(Saved entries)
= = = =
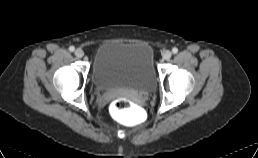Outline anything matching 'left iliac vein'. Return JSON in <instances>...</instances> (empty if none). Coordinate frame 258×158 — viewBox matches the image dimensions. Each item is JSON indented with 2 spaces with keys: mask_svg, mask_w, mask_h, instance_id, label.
Returning a JSON list of instances; mask_svg holds the SVG:
<instances>
[{
  "mask_svg": "<svg viewBox=\"0 0 258 158\" xmlns=\"http://www.w3.org/2000/svg\"><path fill=\"white\" fill-rule=\"evenodd\" d=\"M172 53L169 50L163 52L162 57L165 60H169L171 58Z\"/></svg>",
  "mask_w": 258,
  "mask_h": 158,
  "instance_id": "obj_1",
  "label": "left iliac vein"
}]
</instances>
= = = =
Transcribe the entries above word for word, but leave every picture out of your copy.

# WRITTEN RESPONSE:
Outline anything matching 'left iliac vein'. Return JSON in <instances>...</instances> (empty if none). Coordinate frame 258×158 — viewBox matches the image dimensions. Each item is JSON indented with 2 spaces with keys: mask_svg, mask_w, mask_h, instance_id, label.
Returning a JSON list of instances; mask_svg holds the SVG:
<instances>
[{
  "mask_svg": "<svg viewBox=\"0 0 258 158\" xmlns=\"http://www.w3.org/2000/svg\"><path fill=\"white\" fill-rule=\"evenodd\" d=\"M172 53L169 50L163 52L162 57L165 60H169L171 58Z\"/></svg>",
  "mask_w": 258,
  "mask_h": 158,
  "instance_id": "obj_1",
  "label": "left iliac vein"
}]
</instances>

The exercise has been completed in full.